Big News in the synthetic vaccine production
In Havana, a synthetic vaccine was developed to protect against pneumonia and meningitis. The significance of this discovery is that the process used to make the vaccine has made it possible to provide the drug to the public for a very low price.
This is the first vaccine for humans made with a chemically produced antigen, Cuban scientists said. The available, conventional vaccine is made using a difficult and more costly process of growing antigens in a bacterial culture.
“It took us six years,” said Dr. Vicente Verez, head of the University of Havana’s Synthetic Antigens Laboratory. “But what could be more precious for society than to have healthy two-month-old babies,” he said.
Poor nations that depend on multinational pharmaceutical companies for the vaccine — now costing $3 a dose — will now have a less expensive alternative, Verez said.

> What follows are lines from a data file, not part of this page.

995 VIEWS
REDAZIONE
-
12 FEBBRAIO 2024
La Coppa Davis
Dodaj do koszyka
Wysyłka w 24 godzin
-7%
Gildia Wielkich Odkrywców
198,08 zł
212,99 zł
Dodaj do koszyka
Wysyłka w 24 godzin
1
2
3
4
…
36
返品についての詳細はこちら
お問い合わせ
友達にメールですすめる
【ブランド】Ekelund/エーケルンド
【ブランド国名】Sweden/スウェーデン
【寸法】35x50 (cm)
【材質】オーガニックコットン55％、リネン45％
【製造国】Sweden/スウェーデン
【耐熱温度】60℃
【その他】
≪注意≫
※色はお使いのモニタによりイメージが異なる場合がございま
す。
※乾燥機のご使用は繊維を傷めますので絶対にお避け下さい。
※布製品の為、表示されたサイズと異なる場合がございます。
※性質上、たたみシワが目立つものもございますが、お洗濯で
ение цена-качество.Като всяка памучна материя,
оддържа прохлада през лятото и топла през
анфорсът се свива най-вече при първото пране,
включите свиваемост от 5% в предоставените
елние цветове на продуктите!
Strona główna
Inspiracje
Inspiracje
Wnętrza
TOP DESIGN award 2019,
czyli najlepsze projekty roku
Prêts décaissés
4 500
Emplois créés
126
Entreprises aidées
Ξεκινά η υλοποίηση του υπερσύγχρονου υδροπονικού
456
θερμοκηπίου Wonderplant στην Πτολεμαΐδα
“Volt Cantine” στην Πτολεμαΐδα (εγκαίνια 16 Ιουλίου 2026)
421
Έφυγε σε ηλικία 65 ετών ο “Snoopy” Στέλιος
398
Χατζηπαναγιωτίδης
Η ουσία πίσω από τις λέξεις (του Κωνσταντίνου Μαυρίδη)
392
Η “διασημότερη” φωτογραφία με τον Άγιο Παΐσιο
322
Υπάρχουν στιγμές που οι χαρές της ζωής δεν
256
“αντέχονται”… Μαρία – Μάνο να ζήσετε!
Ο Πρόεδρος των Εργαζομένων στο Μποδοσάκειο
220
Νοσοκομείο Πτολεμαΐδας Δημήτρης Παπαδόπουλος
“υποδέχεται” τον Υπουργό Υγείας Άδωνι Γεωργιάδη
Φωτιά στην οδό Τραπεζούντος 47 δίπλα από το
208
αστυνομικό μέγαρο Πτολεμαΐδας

The disease has been almost erased in the United States, the U.S. Centers for Disease Control said. But it remains a problem in developing countries where the cost of the vaccine has been a barrier to widespread immunization.
Clinical trials conducted in the central Cuban province of Camaguey, first on adult volunteers, then on four-year-old children and finally on babies, showed a 99.7 percent success rate in developing the required antibodies.
The technology for the new vaccine was patented in 1999 by the University of Ottawa and the University of Havana. The Canadians discovered how to simplify crucial chemical reactions and Cuba applied the method on a larger scale, Verez said.
Hopefully the fabrication process will be revealed so all countries may develop other vaccines for many other deadly diseases. Somehow I don’t think it will work that way, but the good thing is that this may help Cuba’s economy as well as its children.